Several major Wall Street banks have resumed offering transactions in Russian bonds recently. This is reported by the Reuters news agency based on bank documents. This gives investors another chance to sell these debt securities, which are generally considered “dangerous” in the West.
Most US and European banks withdrew from trading in Russian securities in June. In addition, the US Treasury Department banned American investors from buying Russian securities. This measure is part of the economic sanctions against Russia for invading Ukraine.
In July, however, the ministry issued guidelines allowing US holders of Russian securities to scale down their positions.

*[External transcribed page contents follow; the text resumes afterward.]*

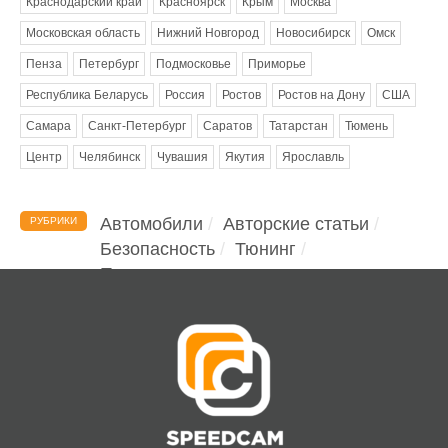
Краснодарский край
Красноярск
Крым
Москва
Московская область
Нижний Новгород
Новосибирск
Омск
Пенза
Петербург
Подмосковье
Приморье
Республика Беларусь
Россия
Ростов
Ростов на Дону
США
Самара
Санкт-Петербург
Саратов
Татарстан
Тюмень
Центр
Челябинск
Чувашия
Якутия
Ярославль
Автомобили
Авторские статьи
РУБРИКИ
Безопасность
Тюнинг
Помощь водителю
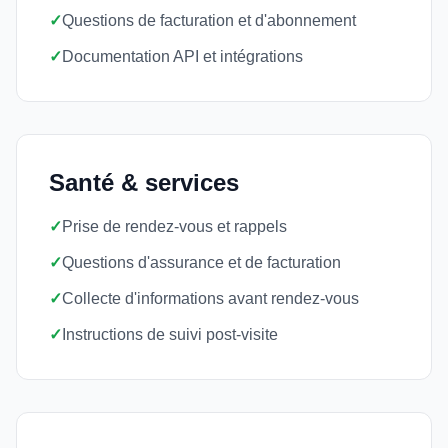
✓
Questions de facturation et d'abonnement
✓
Documentation API et intégrations
Santé & services
✓
Prise de rendez-vous et rappels
✓
Questions d'assurance et de facturation
✓
Collecte d'informations avant rendez-vous
✓
Instructions de suivi post-visite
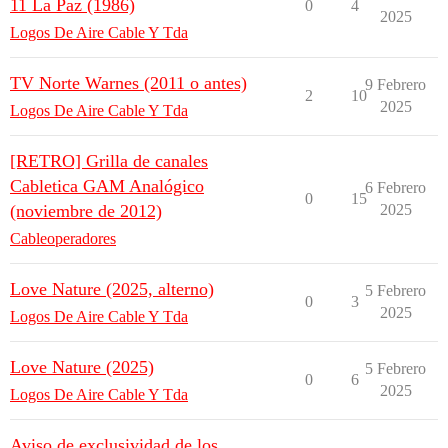
11 La Paz (1986)
0
4
2025
Logos De Aire Cable Y Tda
TV Norte Warnes (2011 o antes)
9 Febrero
2
10
2025
Logos De Aire Cable Y Tda
[RETRO] Grilla de canales
Cabletica GAM Analógico
6 Febrero
0
15
(noviembre de 2012)
2025
Cableoperadores
Love Nature (2025, alterno)
5 Febrero
0
3
2025
Logos De Aire Cable Y Tda
Love Nature (2025)
5 Febrero
0
6
2025
Logos De Aire Cable Y Tda
Aviso de exclusividad de los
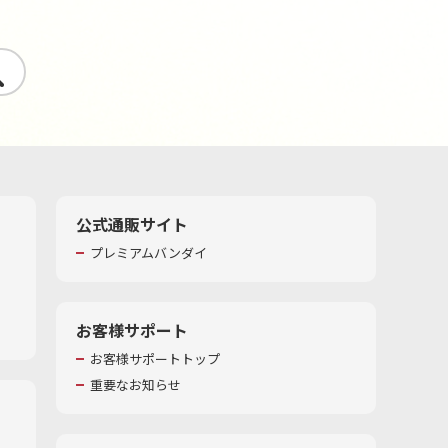
す
公式通販サイト
プレミアムバンダイ
お客様サポート
お客様サポートトップ
重要なお知らせ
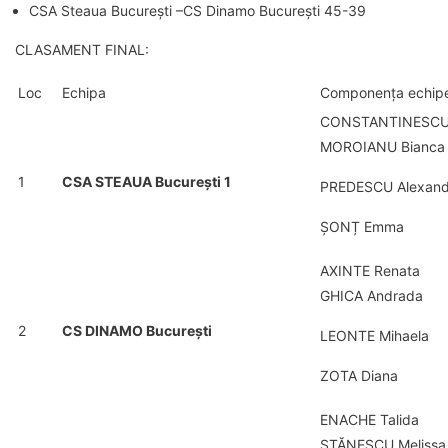
CSA Steaua București –CS Dinamo București 45-39
CLASAMENT FINAL:
Loc
Echipa
Componența echipe
CONSTANTINESCU C
MOROIANU Bianca
1
CSA STEAUA București 1
PREDESCU Alexand
ȘONȚ Emma
AXINTE Renata
GHICA Andrada
2
CS DINAMO București
LEONTE Mihaela
ZOTA Diana
ENACHE Talida
STĂNESCU Melissa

Since then, the largest banks on Wall Street, including JPMorgan, Bank of America, Citigroup, Deutsche Bank, Barclays, and Jefferies, have cautiously resumed trading in the Russian government and corporate bonds.

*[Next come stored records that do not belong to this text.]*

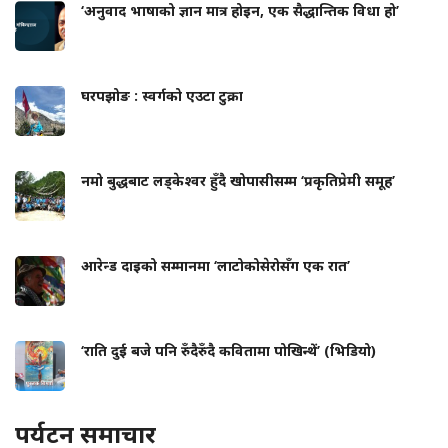
‘अनुवाद भाषाको ज्ञान मात्र होइन, एक सैद्धान्तिक विधा हो’
घरपझोङ : स्वर्गको एउटा टुक्रा
नमो बुद्धबाट लड्केश्वर हुँदै खोपासीसम्म ‘प्रकृतिप्रेमी समूह’
आरेन्ड दाइको सम्मानमा ‘लाटोकोसेरोसँग एक रात’
‘राति दुई बजे पनि रुँदैरुँदै कवितामा पोखिन्थें’ (भिडियो)
पर्यटन समाचार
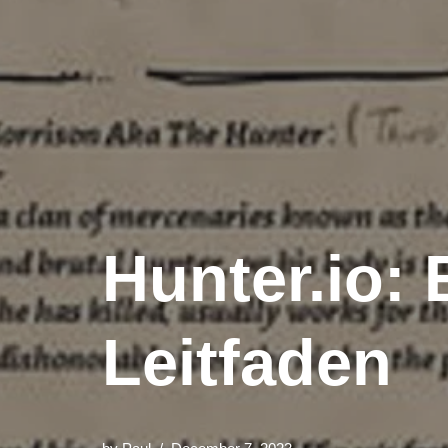
Hunter.io: 
Leitfaden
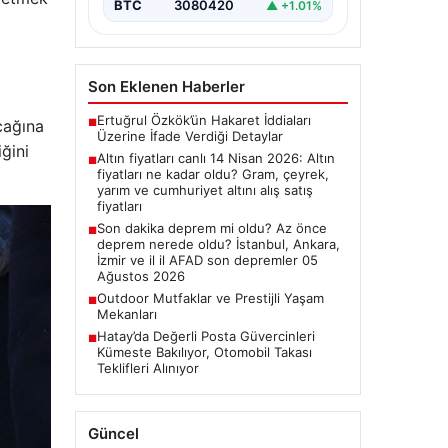
BTC
3080420
▲ +1.01%
Son Eklenen Haberler
Ertuğrul Özkök’ün Hakaret İddiaları
cağına
■
Üzerine İfade Verdiği Detaylar
ğini
Altın fiyatları canlı 14 Nisan 2026: Altın
■
fiyatları ne kadar oldu? Gram, çeyrek,
yarım ve cumhuriyet altını alış satış
fiyatları
Son dakika deprem mi oldu? Az önce
■
deprem nerede oldu? İstanbul, Ankara,
İzmir ve il il AFAD son depremler 05
Ağustos 2026
Outdoor Mutfaklar ve Prestijli Yaşam
■
Mekanları
Hatay’da Değerli Posta Güvercinleri
■
Kümeste Bakılıyor, Otomobil Takası
Teklifleri Alınıyor
Güncel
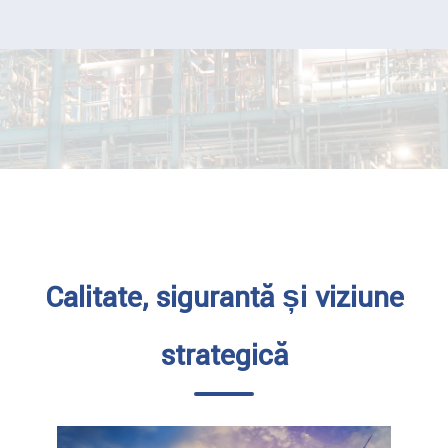
Calitate, siguranță și viziune
strategică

A Jefferies spokesperson said the bank is “working within global sanctions guidelines to meet our clients’ need to navigate this complicated situation.” A source close to Deutsche Bank stated that this bank only trades bonds for clients on a request-by-case basis to reduce its exposure to Russia further.
About $40 billion in Russian government bonds was outstanding before Russia invaded Ukraine in February. Foreign funds held about half. Many investors could not sell their Russian investments as their value plummeted, buyers disappeared, and sanctions made trading virtually impossible.

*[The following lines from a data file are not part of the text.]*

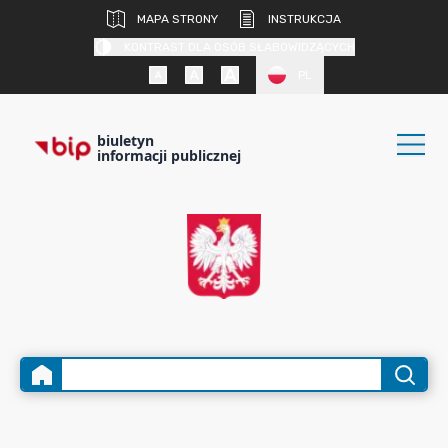
MAPA STRONY
INSTRUKCJA
KONTRAST DLA OSÓB SŁABOWIDZĄCYCH
PL
biuletyn
informacji publicznej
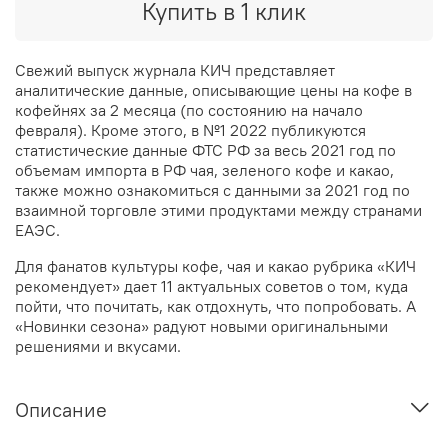
Купить в 1 клик
Свежий выпуск журнала КИЧ представляет
аналитические данные, описывающие цены на кофе в
кофейнях за 2 месяца (по состоянию на начало
февраля). Кроме этого, в №1 2022 публикуются
статистические данные ФТС РФ за весь 2021 год по
объемам импорта в РФ чая, зеленого кофе и какао,
также можно ознакомиться с данными за 2021 год по
взаимной торговле этими продуктами между странами
ЕАЭС.
Для фанатов культуры кофе, чая и какао рубрика «КИЧ
рекомендует» дает 11 актуальных советов о том, куда
пойти, что почитать, как отдохнуть, что попробовать. А
«Новинки сезона» радуют новыми оригинальными
решениями и вкусами.
Описание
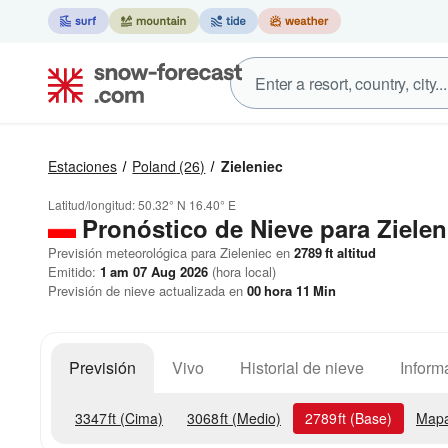
Estaciones
Poland
(26)
Zieleniec
Latitud/longitud:
50.32° N
16.40° E
Pronóstico de Nieve
para Zielen
Previsión meteorológica para Zieleniec en
2789
ft
altitud
Emitido:
1 am 07 Aug 2026
(hora local)
Previsión de nieve actualizada en
00
hora
11
Min
Previsión
Vivo
Historial de nieve
Inform
3347
ft
(Cima)
3068
ft
(Medio)
2789
ft
(Base)
Mapa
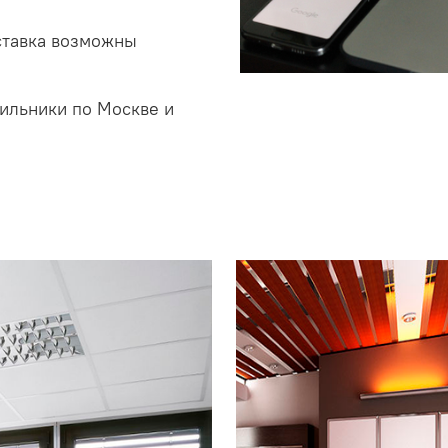
ставка возможны
ильники по Москве и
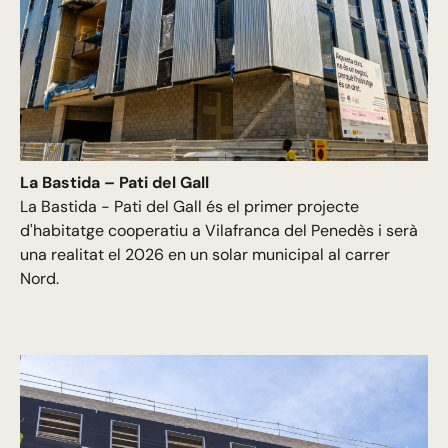
La Bastida – Pati del Gall
La Bastida - Pati del Gall és el primer projecte
d'habitatge cooperatiu a Vilafranca del Penedès i serà
una realitat el 2026 en un solar municipal al carrer
Nord.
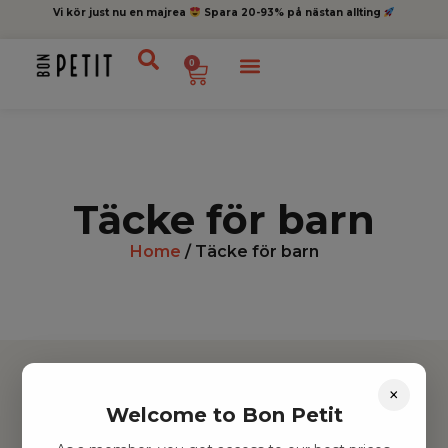
Vi kör just nu en majrea
Spara 20-93% på nästan allting
0
Täcke för barn
Home
/ Täcke för barn
×
Welcome to Bon Petit
Hitta inspiration
Leksaker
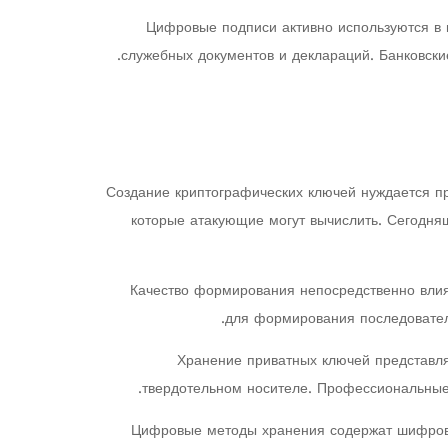
Цифровые подписи активно используются в 
служебных документов и деклараций. Банковск
Создание криптографических ключей нуждается п
которые атакующие могут вычислить. Сегодн
Качество формирования непосредственно влия
для формирования последовател
Хранение приватных ключей представл
твердотельном носителе. Профессиональные
Цифровые методы хранения содержат шифрова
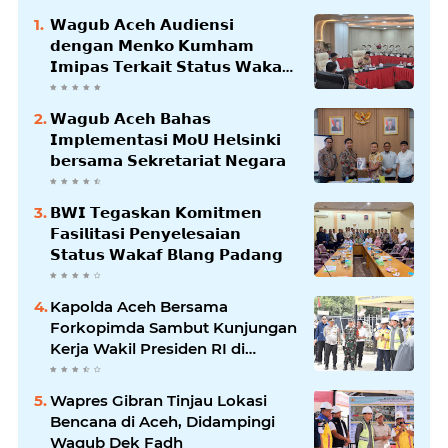
𝗪𝗮𝗴𝘂𝗯 𝗔𝗰𝗲𝗵 𝗔𝘂𝗱𝗶𝗲𝗻𝘀𝗶
𝗱𝗲𝗻𝗴𝗮𝗻 𝗠𝗲𝗻𝗸𝗼 𝗞𝘂𝗺𝗵𝗮𝗺
𝗜𝗺𝗶𝗽𝗮𝘀 𝗧𝗲𝗿𝗸𝗮𝗶𝘁 𝗦𝘁𝗮𝘁𝘂𝘀 𝗪𝗮𝗸𝗮𝗳
𝗕𝗹𝗮𝗻𝗴𝗽𝗮𝗱𝗮𝗻𝗴
𝗪𝗮𝗴𝘂𝗯 𝗔𝗰𝗲𝗵 𝗕𝗮𝗵𝗮𝘀
𝗜𝗺𝗽𝗹𝗲𝗺𝗲𝗻𝘁𝗮𝘀𝗶 𝗠𝗼𝗨 𝗛𝗲𝗹𝘀𝗶𝗻𝗸𝗶
𝗯𝗲𝗿𝘀𝗮𝗺𝗮 𝗦𝗲𝗸𝗿𝗲𝘁𝗮𝗿𝗶𝗮𝘁 𝗡𝗲𝗴𝗮𝗿𝗮
𝗕𝗪𝗜 𝗧𝗲𝗴𝗮𝘀𝗸𝗮𝗻 𝗞𝗼𝗺𝗶𝘁𝗺𝗲𝗻
𝗙𝗮𝘀𝗶𝗹𝗶𝘁𝗮𝘀𝗶 𝗣𝗲𝗻𝘆𝗲𝗹𝗲𝘀𝗮𝗶𝗮𝗻
𝗦𝘁𝗮𝘁𝘂𝘀 𝗪𝗮𝗸𝗮𝗳 𝗕𝗹𝗮𝗻𝗴 𝗣𝗮𝗱𝗮𝗻𝗴
Kapolda Aceh Bersama
Forkopimda Sambut Kunjungan
Kerja Wakil Presiden RI di
Kabupaten Bireuen
Wapres Gibran Tinjau Lokasi
Bencana di Aceh, Didampingi
Wagub Dek Fadh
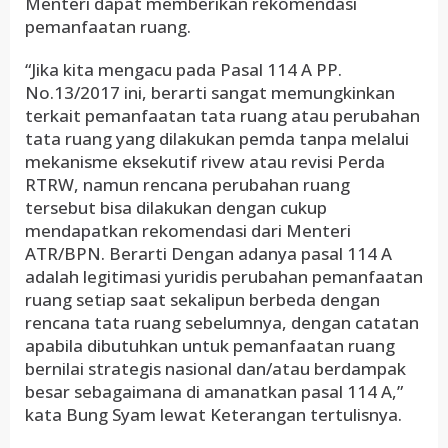
Menteri dapat memberikan rekomendasi
pemanfaatan ruang.
“Jika kita mengacu pada Pasal 114 A PP.
No.13/2017 ini, berarti sangat memungkinkan
terkait pemanfaatan tata ruang atau perubahan
tata ruang yang dilakukan pemda tanpa melalui
mekanisme eksekutif rivew atau revisi Perda
RTRW, namun rencana perubahan ruang
tersebut bisa dilakukan dengan cukup
mendapatkan rekomendasi dari Menteri
ATR/BPN. Berarti Dengan adanya pasal 114 A
adalah legitimasi yuridis perubahan pemanfaatan
ruang setiap saat sekalipun berbeda dengan
rencana tata ruang sebelumnya, dengan catatan
apabila dibutuhkan untuk pemanfaatan ruang
bernilai strategis nasional dan/atau berdampak
besar sebagaimana di amanatkan pasal 114 A,”
kata Bung Syam lewat Keterangan tertulisnya.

To ease the pain for these investors, US regulators have allowed banks to resume facilitating and settling transactions in Russian debt since July 22 if this helps US investors reduce their positions.
However, the transactions remain subject to many regulations, and the banks also require additional paperwork from customers to prevent them from getting Russian debt papers on their books. As a result, the settlement would also take longer than usual. Reuters could not identify the buyers of the Russian bonds.